### Work task
Could you repeat every entry below word for word, leaving out the pictures?
Segment Open
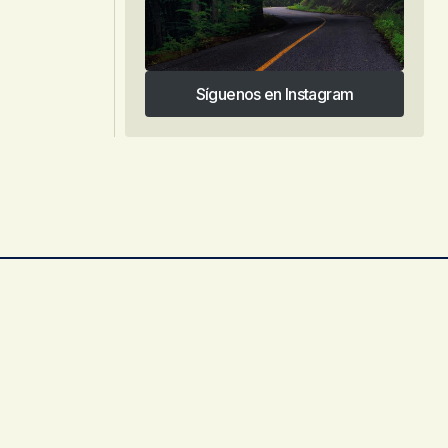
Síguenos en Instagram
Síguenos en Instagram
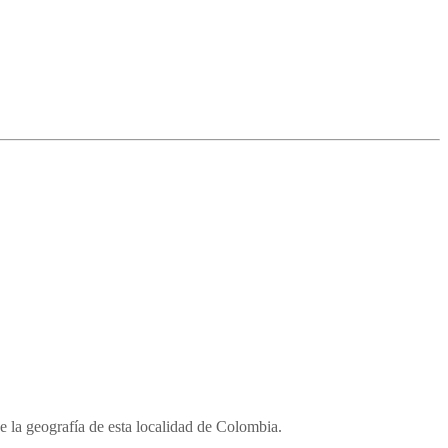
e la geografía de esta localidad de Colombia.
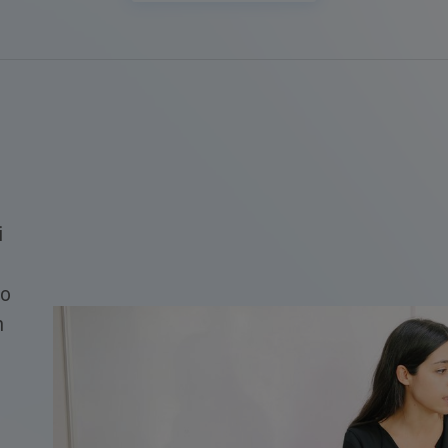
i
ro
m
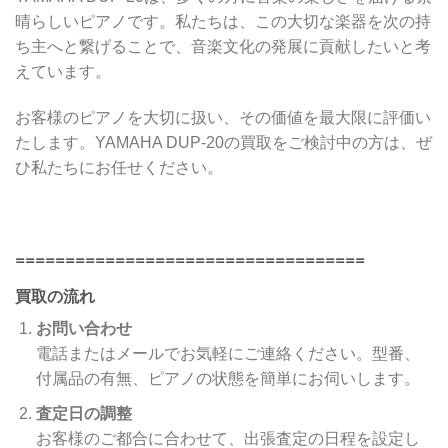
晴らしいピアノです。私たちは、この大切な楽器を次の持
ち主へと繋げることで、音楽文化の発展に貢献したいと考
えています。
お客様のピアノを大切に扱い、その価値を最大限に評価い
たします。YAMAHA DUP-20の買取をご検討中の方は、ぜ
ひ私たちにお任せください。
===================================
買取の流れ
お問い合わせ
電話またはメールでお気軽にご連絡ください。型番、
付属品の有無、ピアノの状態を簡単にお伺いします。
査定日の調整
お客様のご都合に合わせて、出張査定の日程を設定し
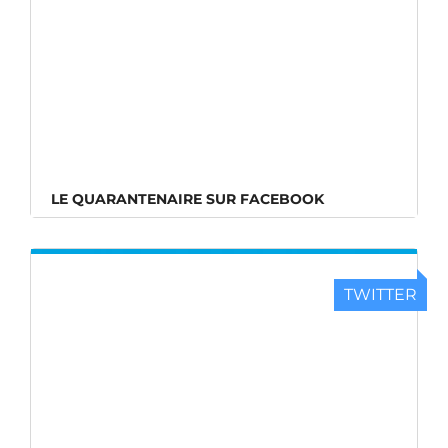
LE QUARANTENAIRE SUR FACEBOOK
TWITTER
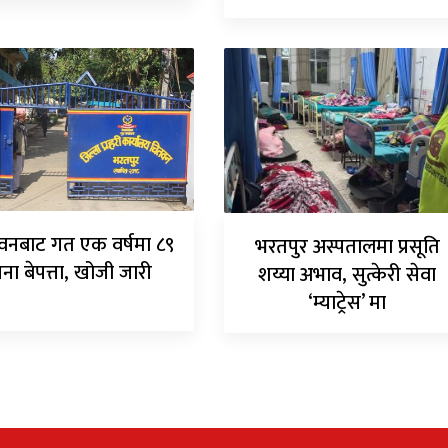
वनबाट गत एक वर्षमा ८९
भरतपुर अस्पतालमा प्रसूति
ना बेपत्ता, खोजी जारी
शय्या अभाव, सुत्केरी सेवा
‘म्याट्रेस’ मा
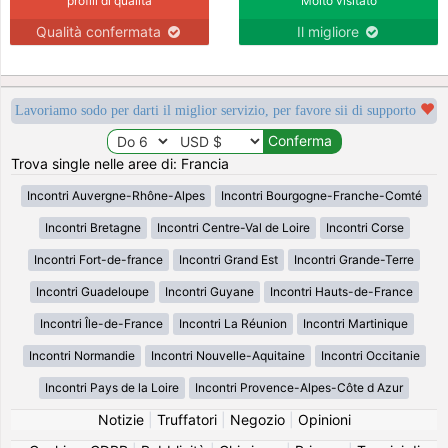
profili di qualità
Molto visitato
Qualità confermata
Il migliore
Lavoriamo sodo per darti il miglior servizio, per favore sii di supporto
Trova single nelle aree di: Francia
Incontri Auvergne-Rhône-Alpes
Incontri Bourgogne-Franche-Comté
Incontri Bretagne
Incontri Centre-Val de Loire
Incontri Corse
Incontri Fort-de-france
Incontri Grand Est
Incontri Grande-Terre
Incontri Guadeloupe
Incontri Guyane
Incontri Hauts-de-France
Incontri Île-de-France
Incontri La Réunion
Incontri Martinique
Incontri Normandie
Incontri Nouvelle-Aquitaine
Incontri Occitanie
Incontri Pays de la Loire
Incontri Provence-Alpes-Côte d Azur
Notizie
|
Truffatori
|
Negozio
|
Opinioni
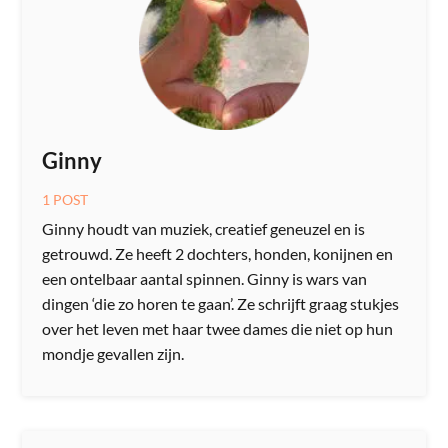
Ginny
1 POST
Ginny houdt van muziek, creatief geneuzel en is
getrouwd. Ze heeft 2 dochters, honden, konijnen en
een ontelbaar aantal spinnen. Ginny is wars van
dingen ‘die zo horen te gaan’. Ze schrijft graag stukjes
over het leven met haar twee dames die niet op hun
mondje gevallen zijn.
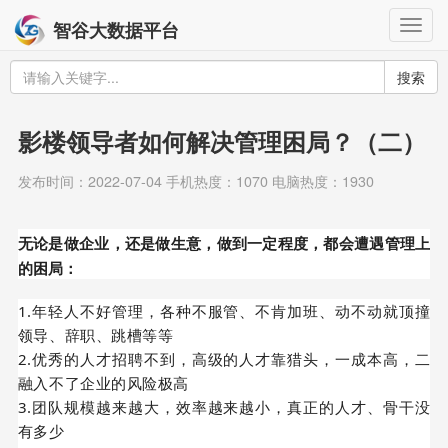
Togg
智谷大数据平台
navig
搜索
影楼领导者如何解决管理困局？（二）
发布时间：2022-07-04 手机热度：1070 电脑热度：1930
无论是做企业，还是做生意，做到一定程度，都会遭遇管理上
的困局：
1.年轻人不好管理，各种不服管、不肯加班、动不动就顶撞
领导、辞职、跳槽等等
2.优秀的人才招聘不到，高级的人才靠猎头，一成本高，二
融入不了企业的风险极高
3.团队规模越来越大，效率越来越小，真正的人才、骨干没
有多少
Segment Closed
### Exercise output
Síguenos en Instagram
Síguenos en Instagram
e la geografía de esta localidad de Colombia.
i
ro
m
晴らしいピアノです。私たちは、この大切な楽器を次の持
ち主へと繋げることで、音楽文化の発展に貢献したいと考
えています。
お客様のピアノを大切に扱い、その価値を最大限に評価い
たします。YAMAHA DUP-20の買取をご検討中の方は、ぜ
ひ私たちにお任せください。
===================================
買取の流れ
お問い合わせ
電話またはメールでお気軽にご連絡ください。型番、
付属品の有無、ピアノの状態を簡単にお伺いします。
査定日の調整
お客様のご都合に合わせて、出張査定の日程を設定し
LE QUARANTENAIRE SUR FACEBOOK
TWITTER
वनबाट गत एक वर्षमा ८९
भरतपुर अस्पतालमा प्रसूति
ना बेपत्ता, खोजी जारी
शय्या अभाव, सुत्केरी सेवा
‘म्याट्रेस’ मा
profili di qualità
Molto visitato
Qualità confermata
Il migliore
Lavoriamo sodo per darti il miglior servizio, per favore sii di supporto
Trova single nelle aree di: Francia
Incontri Auvergne-Rhône-Alpes
Incontri Bourgogne-Franche-Comté
Incontri Bretagne
Incontri Centre-Val de Loire
Incontri Corse
Incontri Fort-de-france
Incontri Grand Est
Incontri Grande-Terre
Incontri Guadeloupe
Incontri Guyane
Incontri Hauts-de-France
Incontri Île-de-France
Incontri La Réunion
Incontri Martinique
Incontri Normandie
Incontri Nouvelle-Aquitaine
Incontri Occitanie
Incontri Pays de la Loire
Incontri Provence-Alpes-Côte d Azur
Notizie
|
Truffatori
|
Negozio
|
Opinioni
Ginny
1 POST
Ginny houdt van muziek, creatief geneuzel en is
getrouwd. Ze heeft 2 dochters, honden, konijnen en
een ontelbaar aantal spinnen. Ginny is wars van
dingen ‘die zo horen te gaan’. Ze schrijft graag stukjes
over het leven met haar twee dames die niet op hun
mondje gevallen zijn.
Togg
智谷大数据平台
navig
搜索
影楼领导者如何解决管理困局？（二）
发布时间：2022-07-04 手机热度：1070 电脑热度：1930
无论是做企业，还是做生意，做到一定程度，都会遭遇管理上
的困局：
1.年轻人不好管理，各种不服管、不肯加班、动不动就顶撞
领导、辞职、跳槽等等
2.优秀的人才招聘不到，高级的人才靠猎头，一成本高，二
融入不了企业的风险极高
3.团队规模越来越大，效率越来越小，真正的人才、骨干没
有多少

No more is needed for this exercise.